Saved entries

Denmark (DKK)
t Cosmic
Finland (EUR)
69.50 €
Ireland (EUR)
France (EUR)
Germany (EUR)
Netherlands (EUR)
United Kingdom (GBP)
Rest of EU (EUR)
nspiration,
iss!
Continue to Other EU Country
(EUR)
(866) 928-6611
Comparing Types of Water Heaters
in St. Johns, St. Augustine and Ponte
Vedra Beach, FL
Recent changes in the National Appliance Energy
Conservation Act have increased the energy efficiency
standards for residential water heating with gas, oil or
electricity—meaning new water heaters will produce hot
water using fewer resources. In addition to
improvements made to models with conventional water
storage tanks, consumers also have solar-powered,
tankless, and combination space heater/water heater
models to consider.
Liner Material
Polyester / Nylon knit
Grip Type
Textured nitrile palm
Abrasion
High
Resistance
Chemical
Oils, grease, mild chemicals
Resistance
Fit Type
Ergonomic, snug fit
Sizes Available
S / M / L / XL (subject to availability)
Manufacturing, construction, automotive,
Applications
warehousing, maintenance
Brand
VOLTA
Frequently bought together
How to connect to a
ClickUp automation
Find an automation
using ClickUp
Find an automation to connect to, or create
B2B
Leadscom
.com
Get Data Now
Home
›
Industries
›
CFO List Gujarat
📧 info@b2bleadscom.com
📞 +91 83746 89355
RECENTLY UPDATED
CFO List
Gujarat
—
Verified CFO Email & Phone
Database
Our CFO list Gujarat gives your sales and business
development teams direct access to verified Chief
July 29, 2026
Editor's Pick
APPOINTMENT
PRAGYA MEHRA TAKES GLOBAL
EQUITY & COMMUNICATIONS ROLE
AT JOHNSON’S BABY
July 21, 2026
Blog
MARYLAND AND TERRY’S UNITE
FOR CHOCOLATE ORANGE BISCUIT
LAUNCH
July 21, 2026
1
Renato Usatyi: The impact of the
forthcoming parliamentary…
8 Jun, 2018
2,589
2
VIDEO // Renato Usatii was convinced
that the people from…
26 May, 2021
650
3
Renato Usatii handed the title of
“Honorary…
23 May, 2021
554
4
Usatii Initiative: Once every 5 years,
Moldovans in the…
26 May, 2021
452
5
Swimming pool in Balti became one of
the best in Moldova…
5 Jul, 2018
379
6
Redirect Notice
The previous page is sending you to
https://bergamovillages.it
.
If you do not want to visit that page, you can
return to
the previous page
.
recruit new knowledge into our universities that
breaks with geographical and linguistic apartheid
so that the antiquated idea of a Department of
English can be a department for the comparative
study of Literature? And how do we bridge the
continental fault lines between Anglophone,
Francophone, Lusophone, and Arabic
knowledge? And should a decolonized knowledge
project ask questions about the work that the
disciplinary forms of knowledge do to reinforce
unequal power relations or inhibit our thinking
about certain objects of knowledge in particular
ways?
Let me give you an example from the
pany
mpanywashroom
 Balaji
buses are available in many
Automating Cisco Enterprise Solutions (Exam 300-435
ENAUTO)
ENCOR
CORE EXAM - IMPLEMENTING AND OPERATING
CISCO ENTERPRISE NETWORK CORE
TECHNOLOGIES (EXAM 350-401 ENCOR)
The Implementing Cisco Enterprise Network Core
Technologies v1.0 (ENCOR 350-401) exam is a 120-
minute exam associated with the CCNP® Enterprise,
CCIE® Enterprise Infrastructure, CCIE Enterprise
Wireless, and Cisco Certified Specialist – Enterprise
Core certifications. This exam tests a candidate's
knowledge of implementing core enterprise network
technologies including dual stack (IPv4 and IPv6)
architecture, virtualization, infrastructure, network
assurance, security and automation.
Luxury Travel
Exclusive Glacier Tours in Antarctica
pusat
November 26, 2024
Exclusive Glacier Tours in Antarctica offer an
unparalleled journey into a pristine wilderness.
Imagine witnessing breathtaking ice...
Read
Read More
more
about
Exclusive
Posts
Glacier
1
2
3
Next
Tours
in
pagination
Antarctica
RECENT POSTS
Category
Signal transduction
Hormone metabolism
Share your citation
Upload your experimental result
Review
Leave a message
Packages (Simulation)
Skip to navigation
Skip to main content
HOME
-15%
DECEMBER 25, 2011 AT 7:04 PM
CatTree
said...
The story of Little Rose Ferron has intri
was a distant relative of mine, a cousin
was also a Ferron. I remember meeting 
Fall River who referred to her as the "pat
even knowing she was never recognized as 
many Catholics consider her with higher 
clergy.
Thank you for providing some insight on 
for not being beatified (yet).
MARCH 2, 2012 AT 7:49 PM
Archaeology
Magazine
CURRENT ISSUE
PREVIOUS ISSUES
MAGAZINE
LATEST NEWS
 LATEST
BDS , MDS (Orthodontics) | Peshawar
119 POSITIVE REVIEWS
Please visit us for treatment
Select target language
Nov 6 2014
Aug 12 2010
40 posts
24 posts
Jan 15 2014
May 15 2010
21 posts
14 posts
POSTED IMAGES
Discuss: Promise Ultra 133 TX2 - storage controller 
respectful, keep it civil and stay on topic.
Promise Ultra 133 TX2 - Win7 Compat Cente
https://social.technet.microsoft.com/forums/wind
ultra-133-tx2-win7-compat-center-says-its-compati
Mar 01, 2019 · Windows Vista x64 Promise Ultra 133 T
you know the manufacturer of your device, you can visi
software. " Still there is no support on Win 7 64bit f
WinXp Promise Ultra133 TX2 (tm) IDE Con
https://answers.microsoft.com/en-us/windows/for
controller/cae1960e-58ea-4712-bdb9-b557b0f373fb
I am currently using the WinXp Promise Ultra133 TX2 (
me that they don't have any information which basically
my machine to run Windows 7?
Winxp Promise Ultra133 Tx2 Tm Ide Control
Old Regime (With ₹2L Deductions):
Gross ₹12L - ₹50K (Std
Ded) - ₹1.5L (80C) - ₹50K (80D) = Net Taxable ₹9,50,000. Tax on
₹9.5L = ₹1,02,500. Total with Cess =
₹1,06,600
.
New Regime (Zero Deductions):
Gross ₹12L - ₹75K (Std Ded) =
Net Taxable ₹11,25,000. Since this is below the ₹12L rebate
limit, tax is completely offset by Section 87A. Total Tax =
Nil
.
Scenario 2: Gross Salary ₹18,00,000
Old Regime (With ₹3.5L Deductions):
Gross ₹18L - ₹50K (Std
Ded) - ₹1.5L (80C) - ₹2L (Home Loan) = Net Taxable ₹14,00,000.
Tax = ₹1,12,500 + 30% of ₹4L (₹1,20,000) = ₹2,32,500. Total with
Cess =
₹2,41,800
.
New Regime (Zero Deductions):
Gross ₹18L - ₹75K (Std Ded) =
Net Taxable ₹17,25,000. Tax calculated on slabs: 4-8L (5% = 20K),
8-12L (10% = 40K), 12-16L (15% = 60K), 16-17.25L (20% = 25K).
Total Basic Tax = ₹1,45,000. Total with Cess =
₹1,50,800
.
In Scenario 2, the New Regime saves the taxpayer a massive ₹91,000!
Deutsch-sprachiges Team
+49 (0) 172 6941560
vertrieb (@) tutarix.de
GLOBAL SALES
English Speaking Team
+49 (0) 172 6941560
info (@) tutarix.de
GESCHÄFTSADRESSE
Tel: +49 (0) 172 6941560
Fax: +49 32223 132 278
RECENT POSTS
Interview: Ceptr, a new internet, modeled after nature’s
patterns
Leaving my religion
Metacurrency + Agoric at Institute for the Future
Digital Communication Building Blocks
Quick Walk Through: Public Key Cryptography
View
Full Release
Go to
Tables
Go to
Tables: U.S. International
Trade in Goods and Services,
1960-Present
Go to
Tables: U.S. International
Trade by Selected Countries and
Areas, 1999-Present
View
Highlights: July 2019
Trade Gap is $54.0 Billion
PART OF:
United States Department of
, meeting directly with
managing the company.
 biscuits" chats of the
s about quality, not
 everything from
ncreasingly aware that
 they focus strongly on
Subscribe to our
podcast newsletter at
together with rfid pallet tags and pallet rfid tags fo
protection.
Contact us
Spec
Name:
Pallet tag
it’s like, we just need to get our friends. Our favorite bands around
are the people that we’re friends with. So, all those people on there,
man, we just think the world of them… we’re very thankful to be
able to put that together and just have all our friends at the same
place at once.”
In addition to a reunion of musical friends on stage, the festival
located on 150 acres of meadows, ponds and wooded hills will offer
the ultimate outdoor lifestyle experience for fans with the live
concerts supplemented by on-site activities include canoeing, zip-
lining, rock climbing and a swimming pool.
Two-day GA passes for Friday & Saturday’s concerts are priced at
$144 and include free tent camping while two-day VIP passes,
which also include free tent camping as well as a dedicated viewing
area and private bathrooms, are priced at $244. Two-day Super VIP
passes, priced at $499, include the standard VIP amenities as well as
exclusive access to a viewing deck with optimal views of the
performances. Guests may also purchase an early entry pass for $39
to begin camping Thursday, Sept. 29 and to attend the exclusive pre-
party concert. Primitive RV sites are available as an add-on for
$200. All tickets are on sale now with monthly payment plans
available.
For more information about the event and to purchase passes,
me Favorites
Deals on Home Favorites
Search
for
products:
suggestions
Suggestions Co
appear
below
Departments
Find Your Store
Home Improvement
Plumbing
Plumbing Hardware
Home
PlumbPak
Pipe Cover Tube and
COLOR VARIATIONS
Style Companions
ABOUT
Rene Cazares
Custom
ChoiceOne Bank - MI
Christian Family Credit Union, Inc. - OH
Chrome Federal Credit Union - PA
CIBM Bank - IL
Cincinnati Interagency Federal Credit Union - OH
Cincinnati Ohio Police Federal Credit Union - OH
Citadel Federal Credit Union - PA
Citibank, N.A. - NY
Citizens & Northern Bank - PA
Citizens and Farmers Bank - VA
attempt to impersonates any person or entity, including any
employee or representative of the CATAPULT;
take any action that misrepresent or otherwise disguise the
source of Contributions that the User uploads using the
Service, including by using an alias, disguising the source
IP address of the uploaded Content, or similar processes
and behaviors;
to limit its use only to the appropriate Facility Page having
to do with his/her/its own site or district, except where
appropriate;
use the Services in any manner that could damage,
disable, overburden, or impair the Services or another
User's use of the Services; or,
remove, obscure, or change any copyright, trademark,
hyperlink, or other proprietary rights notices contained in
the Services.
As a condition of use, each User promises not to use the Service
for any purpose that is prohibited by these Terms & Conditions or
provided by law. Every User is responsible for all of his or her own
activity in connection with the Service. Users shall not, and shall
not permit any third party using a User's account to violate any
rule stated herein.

**What is being asked**
When a line of the data above holds the string "ENCOR", count it, and reply with the resulting number only.

**Solution for this exercise**
3